8.21 Because the Act does not at the present time clearly allow for the provision of institutional transfer information to victims or family members before the actual transfer takes place, the Sub-committee agrees with this recommendation. Although the time within which transfers are effected is in most instances too compressed to allow for the provision of new information, this recommended amendment would at least provide the victim with notice of a planned, anticipated, or scheduled inmate transfer.

RECOMMENDATION 37

The Sub-committee recommends that subparagraph 26(1)(b)(ii) of the Corrections and Conditional Release Act be amended to allow for the Correctional Service of Canada to advise victims (as defined in the Act) in a timely manner, and wherever possible in advance, of the planned, anticipated, or scheduled routine transfer of inmates.

8.22 Recommendation 14 of the standing committee's 1998 victims' report proposed that the Act be amended to facilitate victim access to audiotapes or transcripts of Parole Board hearings by making them available for consultation purposes. The purpose of this recommendation was to make offender information available to victims unable to attend a particular parole or detention hearing. As well, it would have the effect of opening up the corrections and conditional release system still more to Canadians.

8.23 The Parole Board does not at the present time produce transcripts of its hearings, although they are recorded on audiotape. To require the Parole Board to transcribe these audiotapes would represent a significant expenditure and delay victim access to the information revealed during a hearing. The Sub-committee therefore adopts standing committee recommendation 14 as its own, making it only applicable to audiotapes.

RECOMMENDATION 38

The Sub-committee recommends that the Corrections and Conditional Release Act be amended to facilitate victim access, for consultation purposes at Correctional Service or Parole Board offices, to audiotape recordings of Parole Board hearings.

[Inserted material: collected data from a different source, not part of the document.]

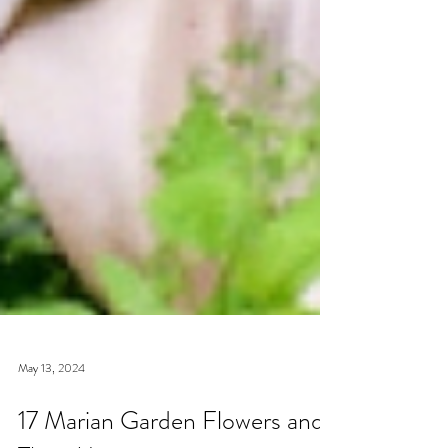
May 13, 2024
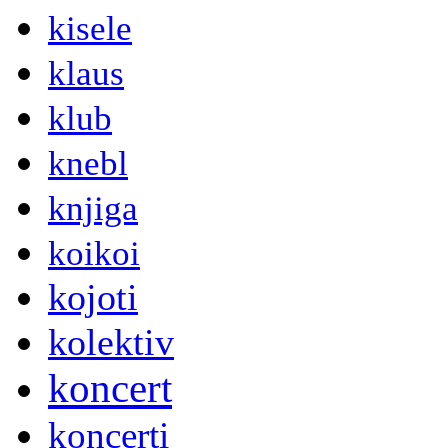
kisele
klaus
klub
knebl
knjiga
koikoi
kojoti
kolektiv
koncert
koncerti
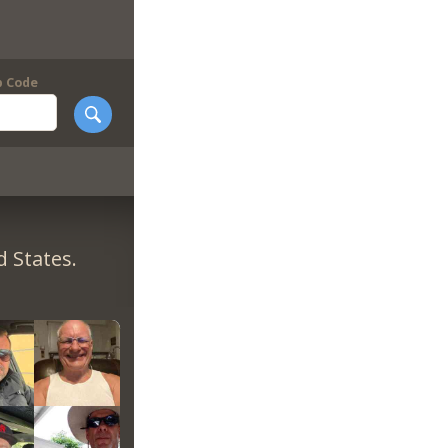
p Code
 States.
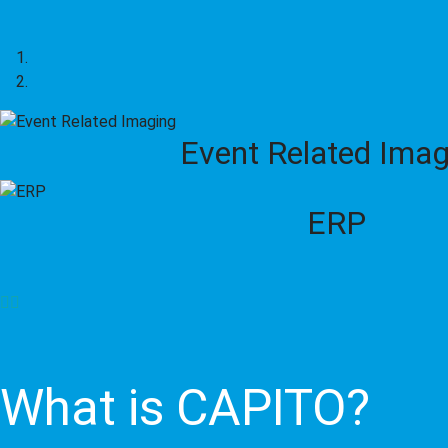
Event Related Imag
ERP
What is CAPITO?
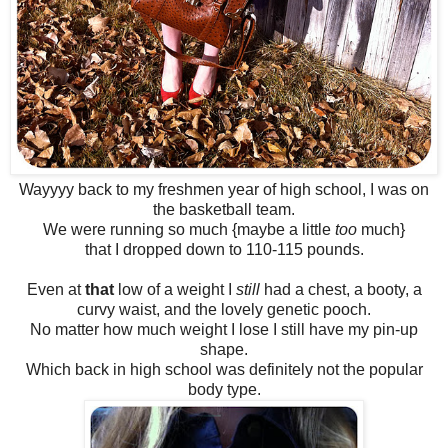
Wayyyy back to my freshmen year of high school, I was on
the basketball team.
We were running so much {maybe a little
too
much}
that I dropped down to 110-115 pounds.
Even at
that
low of a weight I
still
had a chest, a booty, a
curvy waist, and the lovely genetic pooch.
No matter how much weight I lose I still have my pin-up
shape.
Which back in high school was definitely not the popular
body type.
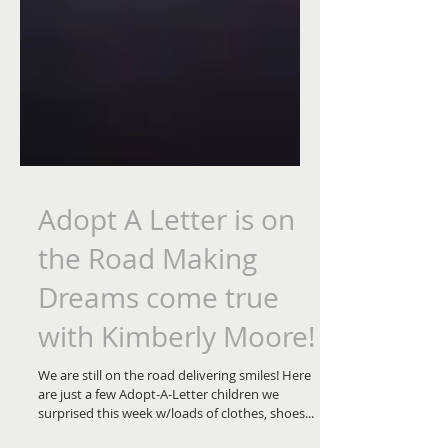
Adopt A Letter is on
the Road Making
Dreams come true
with Kimberly Moore!
We are still on the road delivering smiles! Here
are just a few Adopt-A-Letter children we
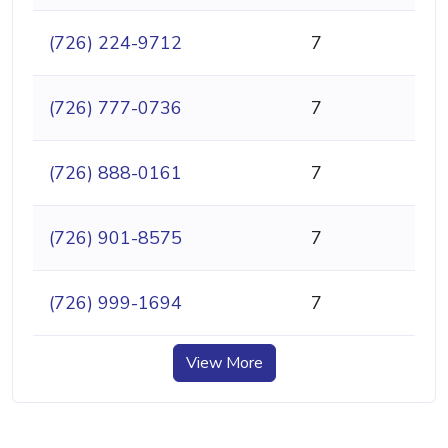
(726) 224-9712
7
(726) 777-0736
7
(726) 888-0161
7
(726) 901-8575
7
(726) 999-1694
7
View More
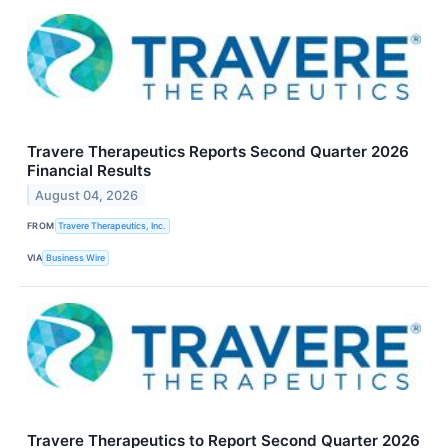
Travere Therapeutics Reports Second Quarter 2026
Financial Results
August 04, 2026
FROM
Travere Therapeutics, Inc.
VIA
Business Wire
Travere Therapeutics to Report Second Quarter 2026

PROVIDING VICTIM INFORMATION

8.24 Section 140 of the Act allows for the presence of observers at Parole Board hearings. They have the right to attend, but not to participate in, these proceedings. Victims, as defined in the Act, are allowed to attend hearings as observers. The file of any offender appearing before the Parole Board will usually contain the victim impact statement and other sentencing court documents, as well as any other information provided by the victim concerning the impact of the offence on them.

8.25 Many victims and victims groups believe this is not adequate. They argue that victims should be able to participate directly and fully in Parole Board hearings. The standing committee dealt with this issue in recommendation 15 of its October 1998 victims' report. At that time, it recommended that the Act be amended to provide victims with a presumptive right to be present at Parole Board hearings and to read an updated victim impact statement, or to provide one by way of audiotape or videotape.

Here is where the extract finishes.